When we thus look up to Christ for health and salvation, truly sensible of our own danger, and firmly relying on His power and merits to work that salvation for us, then may we hear the winds beat and the waters roar, without sinking into that gulph, from whence, by our own efforts, we could never rise again." Almighty and everlasting God, who of thy great mercy didst save Noah and his family [Paul and his companions] from perishing by water, mercifully look upon us; that we, being stedfast in faith, joyful through hope, and rooted in charity, may so pass the waves of this troublesome world, that finally, we may come to the land of everlasting life; there to reign with Thee, world without end, through Jesus Christ our Lord'.

1 Office of Baptism.

LECTURE XXVII.

ACTS XXVIII. 1-15.

Transactions on the Island of Melita.-Voyage, and Journey to Rome.-Melita.-Sicily.-Syracuse.-Rhegium.-Appii Forum.-Three Taverns.-Rome.-A.D. 62.

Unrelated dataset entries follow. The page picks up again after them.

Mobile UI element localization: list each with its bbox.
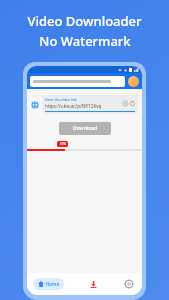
button[interactable]: Downloads [86, 277, 100, 291]
staticText: No Watermark [39, 32, 131, 50]
staticText: Home [46, 281, 59, 287]
button[interactable]: Settings [122, 277, 136, 291]
button[interactable]: Paste [130, 101, 135, 106]
button[interactable]: Download [59, 122, 111, 135]
other: Link [31, 101, 39, 109]
button[interactable]: Home [33, 278, 64, 290]
button[interactable]: Enter the video link [42, 95, 138, 114]
button[interactable] [30, 76, 125, 87]
staticText: 35% [60, 142, 66, 146]
staticText: Enter the video link [45, 97, 77, 102]
button[interactable]: Account [128, 76, 139, 87]
button[interactable]: Clear [123, 101, 128, 106]
staticText: https://v.kw.ac/p/f8Y12Kvq [45, 103, 102, 109]
staticText: Video Downloader [27, 12, 142, 30]
staticText: Download [73, 125, 98, 132]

No change in the order of nature is more grateful to the human mind, because none more conducive to general happiness, than that which arises from the improvement and cultivation of the face of the earth. A great moral writer has observed, that he who makes one spire of grass to grow, where none had grown before, ought to be esteemed a public benefactor of his country. If this remark be just in the study of natural history, with what comfort and delight shall we apply the observation to the cultivation and improvement of spiritual husbandry; with what veneration shall we regard him, who plants the knowledge of Christ where his very name was unknown before, who directs refreshing streams of living water into the parched and barren land of ignorance and vice; bringing forth, in the most unkindly soil, the precious fruits of everlasting life!

How justly may this eulogy be applied to those who have jeopardied their lives for Christ, who have traversed the boisterous ocean, and been cast upon the desolate shore! How truly do we attribute it to Paul, in the interesting situation in which we now view him, landing from the wreck on the rocks of Melita!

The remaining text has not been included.